Once the ceremony was over, teachers milled about the theater, clutching oversize bouquets of flowers and drinking cranberry punch. Standing near the podium was Katz, now a part-time middle school counselor, who described Villaraigosa as someone who was like so many other kids — without a father and floundering academically, yet with great potential.
Katz said he told Villaraigosa recently that taking over the district would be “like quicksand.” And he offered a different view on the state of the school district, saying it has great teachers and bad teachers, schools that win the national Academic Decathlon and schools burdened by “outside influences,” ones that make it hard for children to learn.
“These people all have great hearts,” Katz said, referring to the room full of high school teachers. “But we’ve gotten to the point now where all we do is test kids. Testing, testing, testing, testing, and forgetting what education is all about. It’s not about testing kids all the time. It’s about people working with kids, encouraging kids, inspiring kids. That’s what it’s all about. And I think that’s happening in L.A. Unified. I know Antonio feels very strongly that the bureaucracy is holding them down. Maybe he’s right, maybe he’s not right.”
Los Angeles Unified School District is not a place where the city’s elite tend to send their children. Villaraigosa, for example, placed one daughter in a Pasadena parochial school and his son, Antonio Jr., at Loyola High School, a Catholic school that charges $8,800 annually. School-board president Marlene Canter, the woman who stands as the district’s most public defender, sent one child to the private Brentwood High School and another to Harvard-Westlake, which now charges $24,200 per year for tuition.
L.A. Unified doesn't attract much of the middle class, either. District statistics show that 86 percent of its elementary school students, or nearly nine out of 10, qualify for free or reduced-price lunches. Half of all elementary students, and roughly a third of the upper grades, are still learning English.
With the vast majority of upper- and middle-class parents opting out, a disproportionate share of the advocacy work in L.A. Unified has fallen to the teachers’ union, which has its own agenda and has not hesitated to spend hundreds of thousands on behalf of a single school board candidate. The only check on UTLA’s power in recent years has come from former Mayor Richard Riordan, a wealthy advocate of mayoral control who bankrolled his own slate of candidates in 1999 and unseated three union-backed board members. If L.A. Unified is turned over to the mayor, the teachers’ union will be left with a considerably smaller share of electoral power, getting in line behind other special interests that raise money for mayoral candidates — real estate developers, high-priced law firms, private contractors and other employee unions.

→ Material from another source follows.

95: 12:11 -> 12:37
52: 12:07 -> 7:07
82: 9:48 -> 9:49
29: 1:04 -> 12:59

Then there is the district’s enormous size. For City Hall, taking over L.A. Unified would be akin to a python swallowing a pig — a slow, laborious process that would likely be unpleasant to watch. The task could distract the attentions of even the most multitasking of mayors. After all, the school district is larger geographically than the city of L.A. itself, covering 26 cities outside Los Angeles, and unincorporated communities of Los Angeles County, including Rancho Dominguez, Firestone and East Los Angeles. L.A. Unified has half a million more residents and twice as big a budget — $13.3 billion compared to City Hall’s $6.7 billion. Villaraigosa would also take responsibility for a massive school-construction program valued at nearly three times the city’s annual budget.
Initial drafts of Villaraigosa’s education plan included proposals for selling off L.A. Unified’s downtown headquarters at 333 S. Beaudry Ave. and shifting power to 70, 80, or even 100 local superintendents. Whether the mayor would expand his own staff to handle the expanded public-education duties is not yet spelled out. But given his intense focus on schools, it’s hard to envision a City Hall that would forgo its own formidable education bureaucracy, said Assemblywoman Jackie Goldberg, a foe of mayoral control.

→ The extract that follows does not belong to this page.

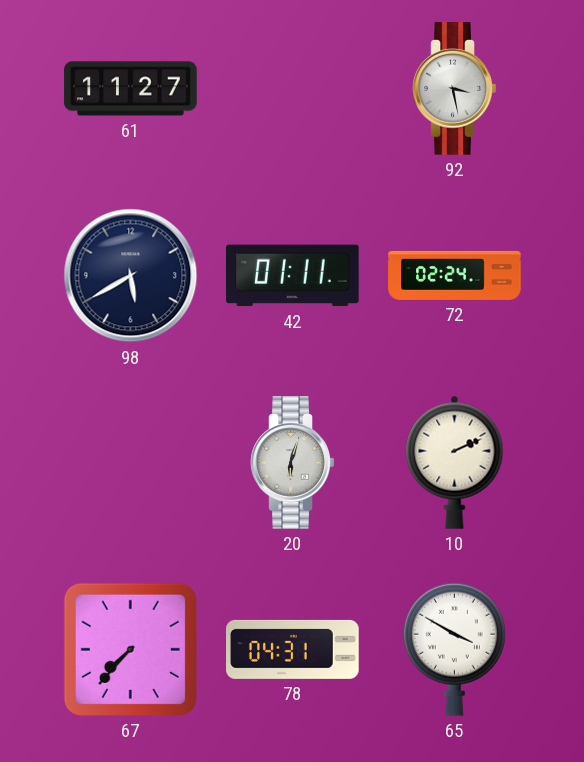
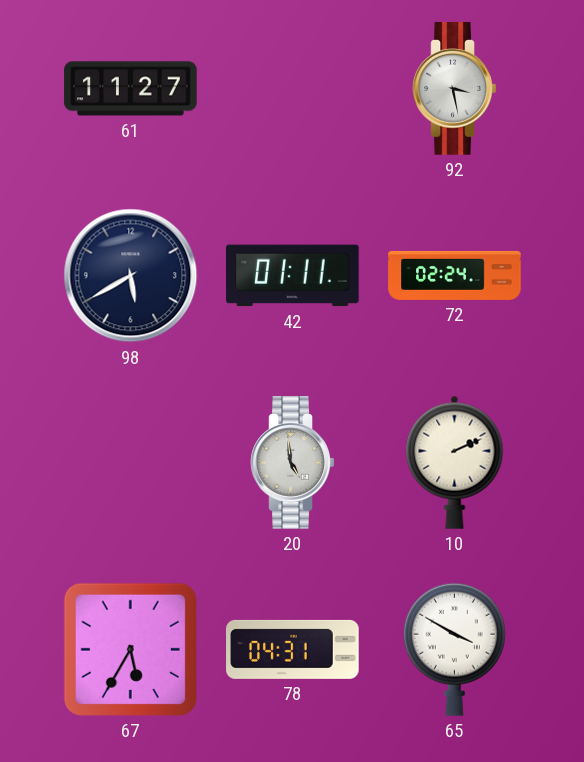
20: 6:03 -> 4:59
67: 7:37 -> 5:35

“There’s always a schizophrenia about takeover,” she said. “The schizophrenia is, ‘I want to get the [L.A. Unified] bureaucracy reduced downtown, but I want to run everything from City Hall.’ Well, hold it. Are you for decentralized decision making? Or are you just moving the bureaucracy from one building to another?”

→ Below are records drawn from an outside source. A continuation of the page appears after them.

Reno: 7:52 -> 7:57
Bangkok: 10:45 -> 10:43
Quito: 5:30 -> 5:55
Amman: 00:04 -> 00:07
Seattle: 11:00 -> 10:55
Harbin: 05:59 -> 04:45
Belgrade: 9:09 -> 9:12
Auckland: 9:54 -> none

Politics is about stagecraft, and in that arena, Villaraigosa consistently wins. He has a beefed-up office of public-relations advisers who craft photo ops, e-mail his speeches, and schedule frequent stops at churches and schools, dinners and conferences — all potential audiences to hear his pitch for mayoral control. Partly because he is mayor, and partly because he has a wildly magnetic personality, Villaraigosa consistently draws a clutch of reporters to his media events — attention that is extremely rare at, say, a school board meeting. That disparity causes some reformers to argue that mayoral control will instantly bring a more intense public focus to L.A.’s public schools. Villaraigosa actively encourages that idea, saying school board members fly too far under the radar.